The turtle was spotted Saturday on a beach on the Yawkey-South Island Reserve in Georgetown County and brought to the aquarium.

Leatherbacks, an endangered species, are the largest sea turtles and one of the world’s largest reptiles. Adults generally can weigh 800 to 1,000 pounds although some have been reported as large as 2,000 pounds.

Yawkey, a rare leatherback sea turtle that was found stranded on the South Carolina coast, is seen in a tank at the South Carolina Aquarium in Charleston, S.C., Monday, March 9, 2015. | AP Photo
Yawkey, a rare leatherback sea turtle that was found stranded on the South Carolina coast, is seen in a tank at the South Carolina Aquarium in Charleston, S.C., Monday, March 9, 2015. | AP Photo

They get their name because, instead of a shell, their backs are covered with leathery, oily tissue.

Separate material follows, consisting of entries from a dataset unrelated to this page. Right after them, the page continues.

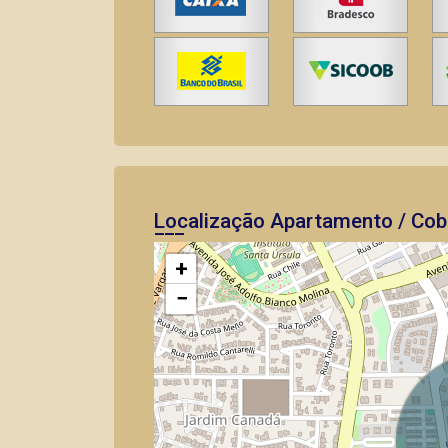
Localização Apartamento / Cobe
+
−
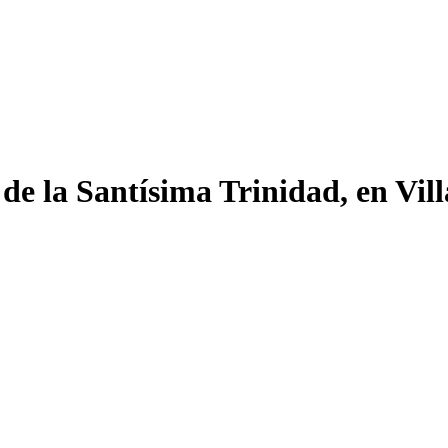
 de la Santísima Trinidad, en Vill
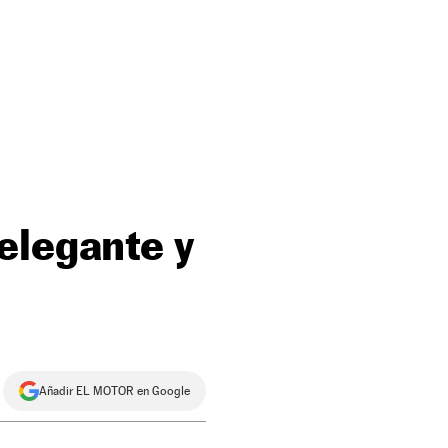
elegante y
Añadir EL MOTOR en Google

It’s the first leatherback to be treated at the aquarium, said Kelly Thorvalson, program manager for the aquarium sea turtle rescue program. During the past 15 years the aquarium has treated and released more than 150 sea turtles.

Thorvalson said Yawkey’s weight is just an estimate because the aquarium scale was not large enough to weigh it.

The turtle has low blood sugar and is being treated with fluids and antibiotics.

Thorvalson said it’s possible Yawkey may have eaten marine debris such as plastic which can appear to a turtle to be jellyfish, their favorite food. Eating plastic could cause a buildup of gas in the digestive tract, making the turtle buoyant and washing it to shore.

(Photo: South Carolina Aquarium)
(Photo: South Carolina Aquarium)

The aquarium hopes to release the turtle as soon as possible because leatherbacks don’t do well in captivity. Since they live in the deep ocean they don’t sense boundaries so they tend to swim into the sides of tanks and bruise.

Jenna Cormany, a wildlife biologist with the South Carolina Department of Natural Resources, said that the leatherbacks migrate along the Gulf Stream, which is about 60 miles offshore of South Carolina.

She said that each year four or five leatherbacks might wash up dead along the South Carolina coast but this is the first time a live leatherback has been found stranded.

Thorvalson expects Yawkey to be able to get back to the ocean quickly.

“Sea turtles are tough. They are really tough animals,” she said. “This turtle is in good enough condition that we can give it a good head start and release it. I do feel good about its prognosis.”